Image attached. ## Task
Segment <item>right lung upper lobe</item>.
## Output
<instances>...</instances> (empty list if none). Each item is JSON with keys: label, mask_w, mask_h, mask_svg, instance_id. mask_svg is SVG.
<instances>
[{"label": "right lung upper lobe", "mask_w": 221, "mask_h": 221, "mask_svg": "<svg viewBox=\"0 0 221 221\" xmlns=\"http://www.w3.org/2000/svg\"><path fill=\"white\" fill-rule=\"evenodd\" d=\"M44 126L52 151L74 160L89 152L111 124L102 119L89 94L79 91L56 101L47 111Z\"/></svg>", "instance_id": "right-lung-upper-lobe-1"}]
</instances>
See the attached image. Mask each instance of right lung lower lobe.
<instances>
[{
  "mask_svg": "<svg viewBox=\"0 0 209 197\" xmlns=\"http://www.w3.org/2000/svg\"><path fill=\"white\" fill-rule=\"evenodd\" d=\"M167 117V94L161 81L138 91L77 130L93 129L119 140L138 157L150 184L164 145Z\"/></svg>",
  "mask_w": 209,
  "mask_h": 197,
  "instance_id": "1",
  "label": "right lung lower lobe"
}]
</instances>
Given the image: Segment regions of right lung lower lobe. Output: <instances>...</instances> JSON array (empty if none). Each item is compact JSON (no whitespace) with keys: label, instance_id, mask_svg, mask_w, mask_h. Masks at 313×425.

▬▬▬

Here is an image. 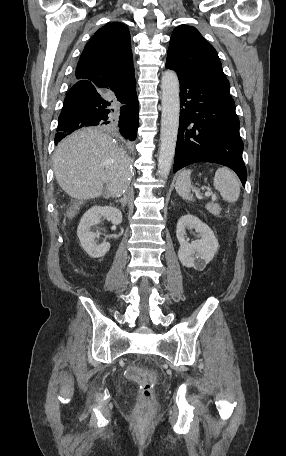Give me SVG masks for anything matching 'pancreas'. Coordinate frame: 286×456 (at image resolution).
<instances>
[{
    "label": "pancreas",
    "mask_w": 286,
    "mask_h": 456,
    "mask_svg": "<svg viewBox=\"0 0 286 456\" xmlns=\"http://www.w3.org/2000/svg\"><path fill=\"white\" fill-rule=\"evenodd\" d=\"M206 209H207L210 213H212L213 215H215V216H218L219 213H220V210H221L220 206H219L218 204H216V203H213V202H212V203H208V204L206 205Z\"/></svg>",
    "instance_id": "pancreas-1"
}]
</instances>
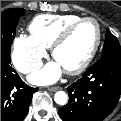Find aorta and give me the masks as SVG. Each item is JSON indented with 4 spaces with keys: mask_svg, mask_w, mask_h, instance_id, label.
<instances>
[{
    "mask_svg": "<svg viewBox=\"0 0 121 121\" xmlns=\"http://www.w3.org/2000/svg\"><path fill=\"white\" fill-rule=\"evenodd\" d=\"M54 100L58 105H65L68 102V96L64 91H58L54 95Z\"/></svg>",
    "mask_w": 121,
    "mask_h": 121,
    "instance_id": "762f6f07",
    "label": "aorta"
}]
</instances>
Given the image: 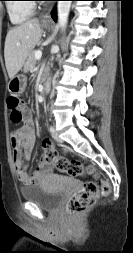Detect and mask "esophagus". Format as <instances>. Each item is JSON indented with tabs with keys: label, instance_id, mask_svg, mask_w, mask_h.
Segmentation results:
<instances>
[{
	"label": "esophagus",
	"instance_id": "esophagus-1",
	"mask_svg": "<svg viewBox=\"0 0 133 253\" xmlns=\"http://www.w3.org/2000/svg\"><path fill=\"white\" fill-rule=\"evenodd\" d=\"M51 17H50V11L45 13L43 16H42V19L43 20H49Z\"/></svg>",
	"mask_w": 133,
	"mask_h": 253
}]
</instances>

▬▬▬

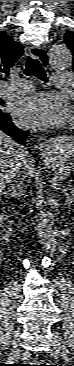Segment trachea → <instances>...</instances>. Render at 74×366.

▬▬▬

Among the entries above, which lines include "Output"? List them all.

## Output
Given the image: Segment regions of right lung lower lobe. Output: <instances>...</instances> JSON array (empty if none). Each item is compact JSON (no whitespace) with keys: label, instance_id, mask_svg, mask_w, mask_h. Masks at 313×425.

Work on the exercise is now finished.